しかし、人の親になった時、じっくり時間をかけて子の名前を考えた。この漢字はどういう意味があるのだろうか。こんな人になってほしいとの想いで、名付けたことを思い出す。

「名は体を表す」と言う。名前がその人の実体を表しているという意味だ。また、その名に恥じない生き方をするという、その人の目指す人間像も表している。

人の名前は、一般的には親が子に付けることが殆どだが、芸能人の場合は、自分が自分自身の芸名を付けるということもあるだろう。 戒名も同様で、一般人は死後に付けられるものだが、今はそうではない。お寺の住職にお願いすれば付けていただけるらしい。
そして、生前葬は生きたまま葬式をあげる儀式だから、その時に戒名を授かることになる。そして、自分の意思を住職に伝えて付けていただくことができる。

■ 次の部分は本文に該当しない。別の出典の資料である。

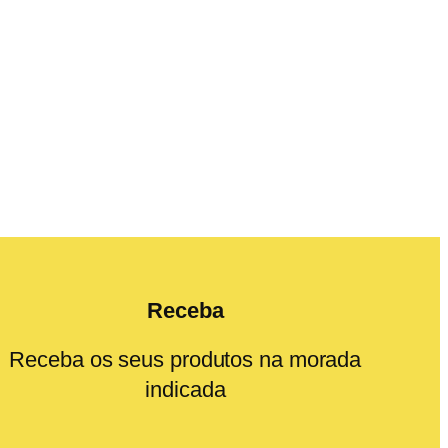
Receba
Receba os seus produtos na morada
indicada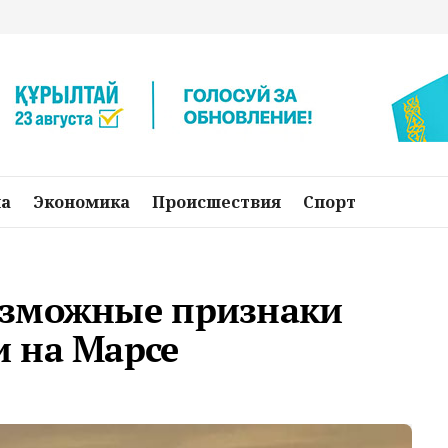
на
Экономика
Происшествия
Спорт
озможные признаки
 на Марсе
о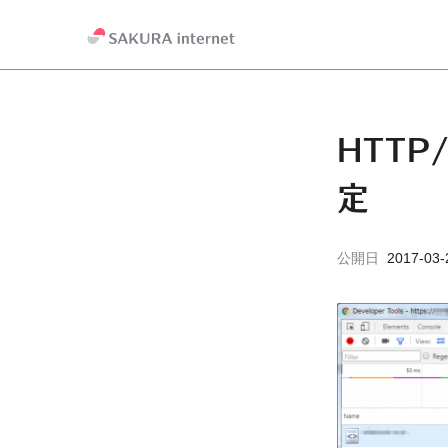
HTT
定
公開日
2017-03-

私は生前葬とセットに出陣式を行うので、これからの後半生をどのような人間を目指すのか、何をミッションとして生きるのかを戒名に込めたいと思う。瑞華院了聞の福井住職(上人)もそのことをお考えになって時間をかけて私の戒名を付けて下さった。6月4日の生前葬のおり、正式に授けていただくことになる。

NHK大河ドラマで「鎌倉殿の13人」が放映されているが、鎌倉武士を象徴する合言葉として「名こそ惜しけれ」がある。
ご先祖様や自分自身に対して「恥ずかしいのとをするな」「恥を知れ」ということだ。

天は、必ず「その人だけのミッション」を与えて、人をこの世に送り出してくださっている。
しかし、巷では非人間的なことをして、堂々とそれを正当化している権力者がいる。一般人にしてもそのような輩はどこにでもいる。嘆かわしいことだが、これが世の常だろう。

だからこそ、心ある人間は「名こそ惜しけれ」の精神を持って、魑魅魍魎のこの世を生き抜くことが必須なのだ。
自分を律することの美学を土台として、民に模範と なることを義務づけされた武⼠が政権をとったのが鎌倉時代だ。
勤勉、礼節、自律奉公の精神や、お天道さまが見ているという健全な自己抑制の特性は、この鎌倉武士の「名こそ惜しけれ」の精神から来ている。それが日本人全体の精神になっている。 この武士道精神は、フランスの騎士道精神である「ノブレスオブリージュ」と同じだ。

高貴なる精神を持った人間は、その精神に相応しい振る舞いをしなければならない。
それは、すなわち、自らを律して、「世のため人のために尽くすこと」なのだ。